During those 28 years, I had several excellent mentors in the chaplaincy, and people who guided me. One, named Wilson Deese told me something early on that I have never forgot, but now know is true. He said that the chaplaincy does something to you. Day after day, week after week, year after year dealing with the problems that people have, the pain, the suffering the heartache, the grief. He said that it is easy to give up on the local church, its message seems so out of touch with where life is really lived. I thought that his statement was odd, but hey, he sometimes made odd statements. But now I know what he meant. Because being involved in the worst life has to offer day in and day our leads one to a state of skepticism, and leaves one helplessly with more questions than answers. Your perspective tends to get warped, and the “where is God” can overwhelm you. The good news of the gospel is reduced to a gospel of survival, a gospel of crisis intervention, a gospel of emotional support.

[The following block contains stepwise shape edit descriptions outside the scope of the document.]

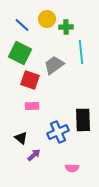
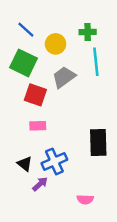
yellow circle: (47, 19) -> (56, 44), moved
green cross: (66, 27) -> (88, 32), moved
blue cross: (58, 132) -> (54, 161), moved

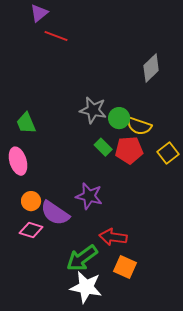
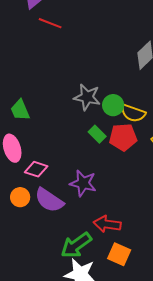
orange circle: (31, 201) -> (20, 197), moved
pink diamond: (31, 230) -> (36, 169), moved

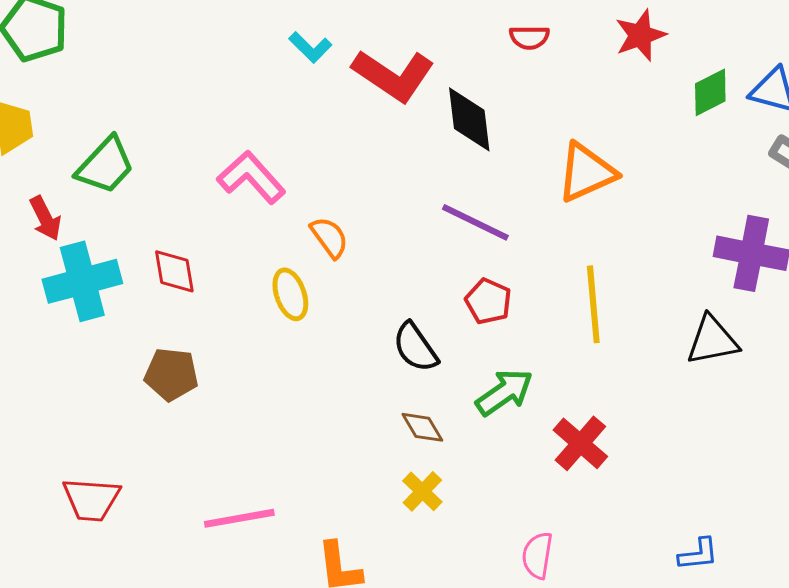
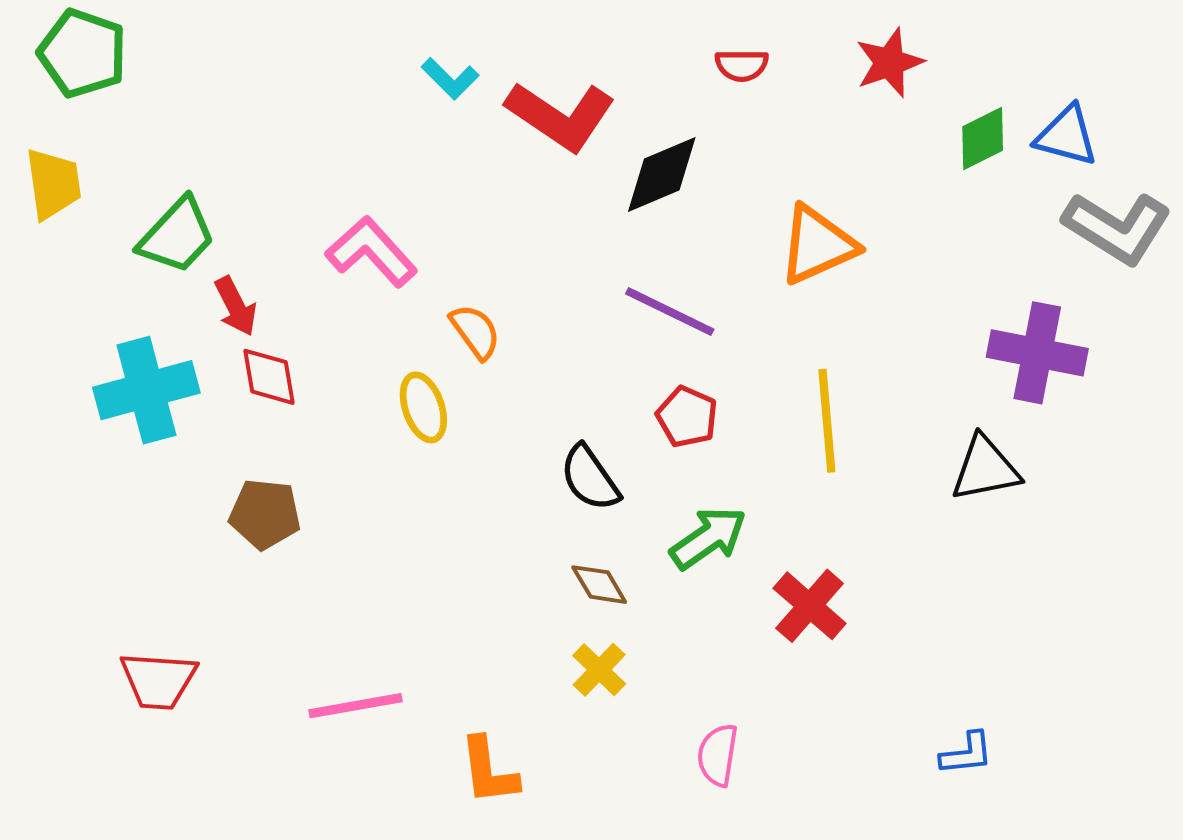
black diamond: (469, 119) -> (662, 174), turned 74
red arrow: (45, 218) -> (236, 306), moved
pink semicircle: (537, 555) -> (718, 755), moved

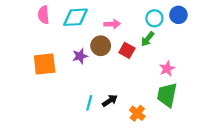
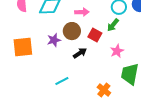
pink star: (167, 69) -> (117, 51), moved
black arrow: (110, 101) -> (80, 53), moved
cyan line: (89, 103) -> (62, 81), turned 48

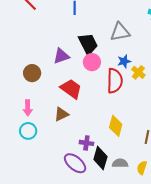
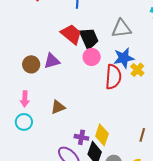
purple triangle: (61, 56) -> (52, 61), moved
blue star: (124, 61) -> (124, 58), size x1.5
red trapezoid: (71, 89) -> (71, 34), moved
yellow diamond: (116, 126) -> (102, 135), moved

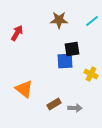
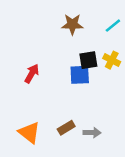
red arrow: (17, 33) -> (32, 74), moved
yellow cross: (91, 74) -> (112, 60), moved
orange triangle: (24, 89) -> (29, 133), moved

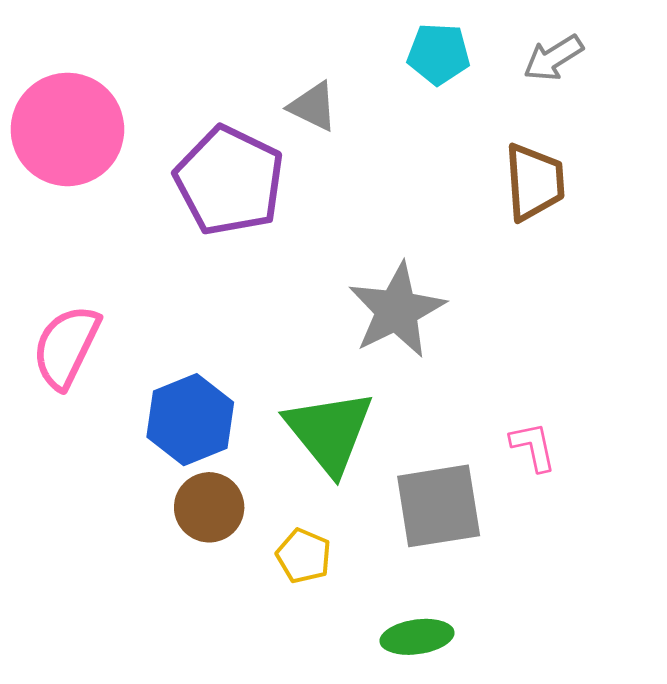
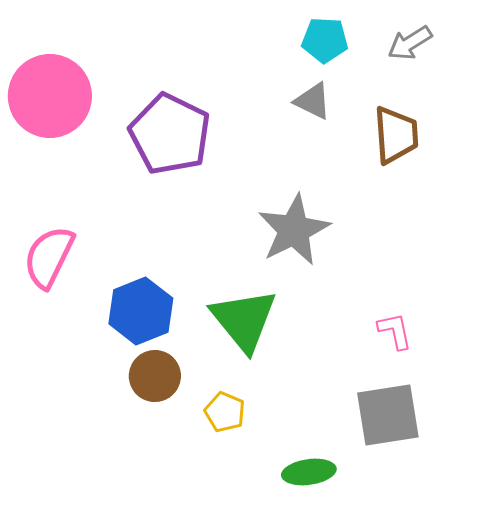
gray triangle: (313, 107) -> (313, 101), moved
gray square: (439, 506) -> (388, 415), moved

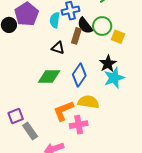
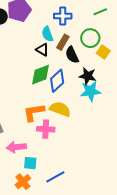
cyan semicircle: (55, 20) -> (47, 34), moved, turned -42
black semicircle: (85, 26) -> (72, 55), moved
black star: (108, 64) -> (88, 76), turned 30
green diamond: (49, 77) -> (41, 75), moved, turned -35

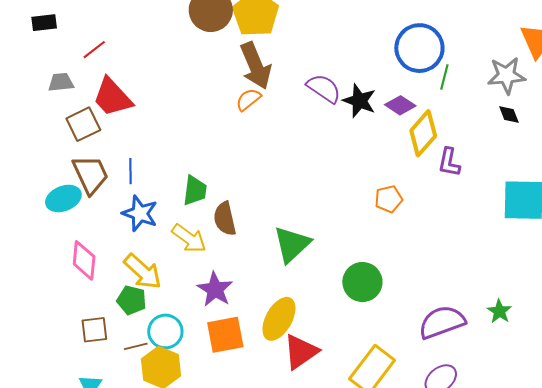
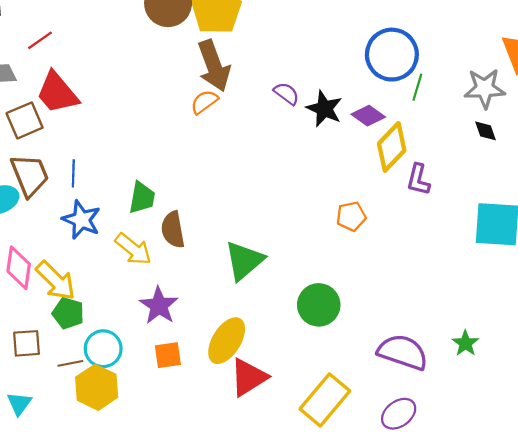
purple semicircle: (324, 88) -> (286, 94), size x0.7
yellow arrow: (143, 272) -> (56, 281), moved
purple semicircle: (442, 322) -> (403, 352), turned 36
orange square: (225, 335) -> (168, 355), size x0.7

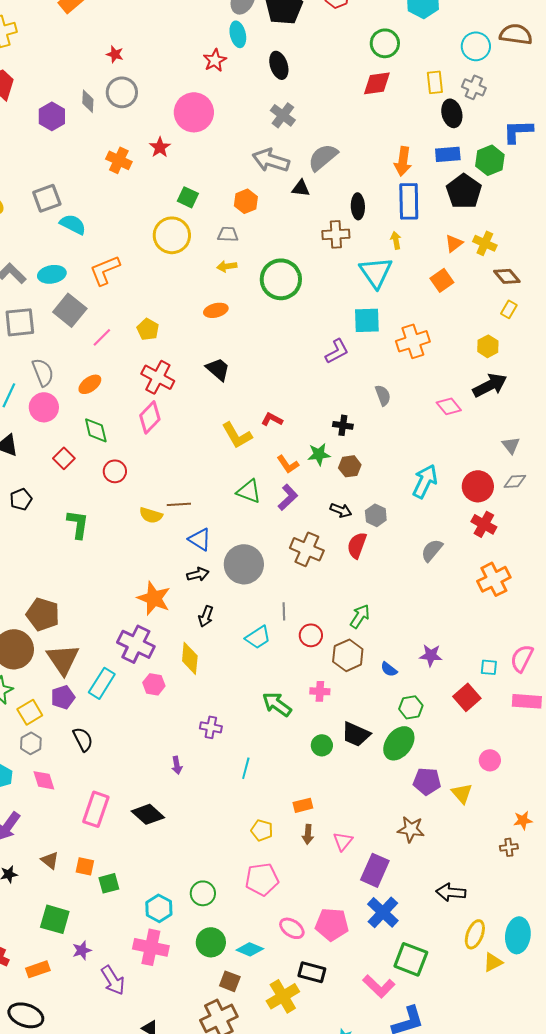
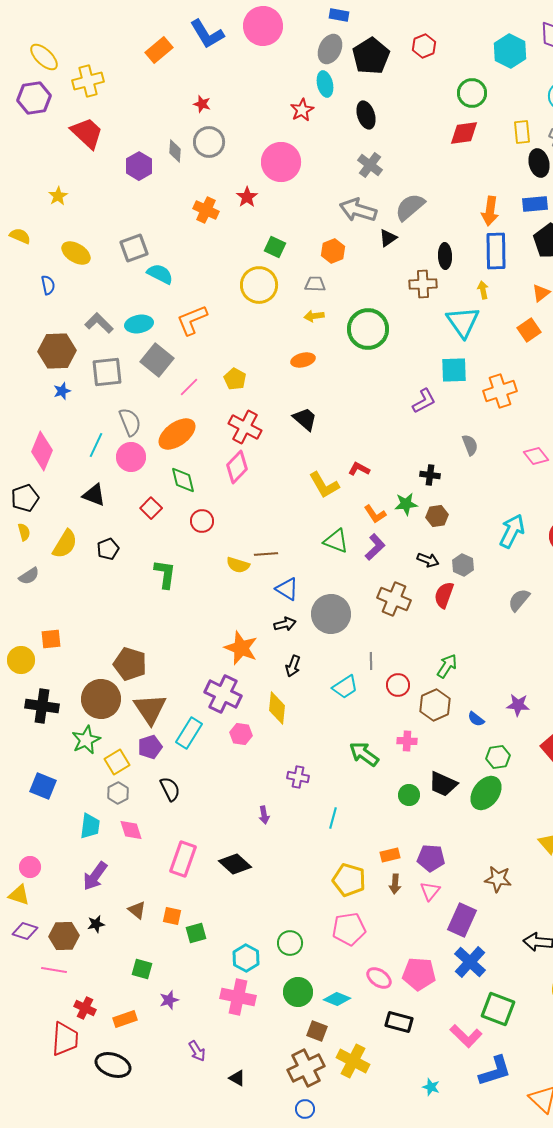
black triangle: (301, 188) -> (388, 238), turned -42
orange ellipse: (90, 384) -> (177, 434), size x1.6
purple pentagon: (427, 781) -> (431, 858), moved
yellow pentagon: (262, 830) -> (349, 880), size x1.5
green square: (55, 919) -> (142, 969), size x0.7
purple arrow: (113, 980) -> (197, 1051), moved, size x0.7
yellow cross: (283, 996) -> (353, 1061), moved, turned -32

But what Wilson knew was what he was trying to tell me years ago and that was this: To never forget that I am a minister of the gospel of Jesus Christ. I am not a sociologist, although I do social work every day. I am not a psychologist, although I do psychology every day. I am not a teacher, or a mortician, or a counselor, or a manager, even though I do those things. I am not even a theologian. I am a minister of the gospel, the good news of Jesus Christ. And whether it upsets our apple cart or not, a gospel that contains something that most of us don’t know how to deal with, and that something is a bloody cross. It is in the scriptures, it is problematic, it is disturbing, it is also a reality. An old rugged cross, not a clean one. The emblem of suffering and shame. I sometimes wish it were not so. But this I have also learned: even though we cannot understand this truth, we can stand under this truth. Because the truth is, when you are in pain, when you are hurting or suffering, when you walk in the valleys of the shadow of death, when the world turns on top of you and you were just on top of it the day before, I am sorry a clean cross doesn’t satisfy. A bloody one does. Because our lives are bloody ones. Because the one thing that we ought always remember, that what he did, whatever it means, the scriptures are plain and clear, he did it all for us. And when we figure that out, we won’t have to put our names on a tile on a great big cross somewhere. We will just have look at a lifted up cross, like Moses who lifted up the serpent in the wilderness, except this one contains a body. A man who draws all to God. And as bad as this sounds, it is anything but. It is the story of the Passion of the Christ, but it is more than that. You see while I have learned in 28 years in a hospital is that there is a thousand ways to get yourself dead, there is only one way to find life, and ironically that is through death on a cross. Very truly, I tell you, unless a grain of wheat falls into the earth and dies, it remains just a single grain; but if it dies, it bears much fruit. For you see in all our heartaches and all our griefs there is a friend who sticks closer than a brother or a sister. And however you understand or don’t understand what he did for you, one thing remains: “when I am lifted up from the earth, will draw all people to myself.” And I for one am ready to trade a lot of bad news for some Good news, and for a whole lot of death to eternal life. Amen.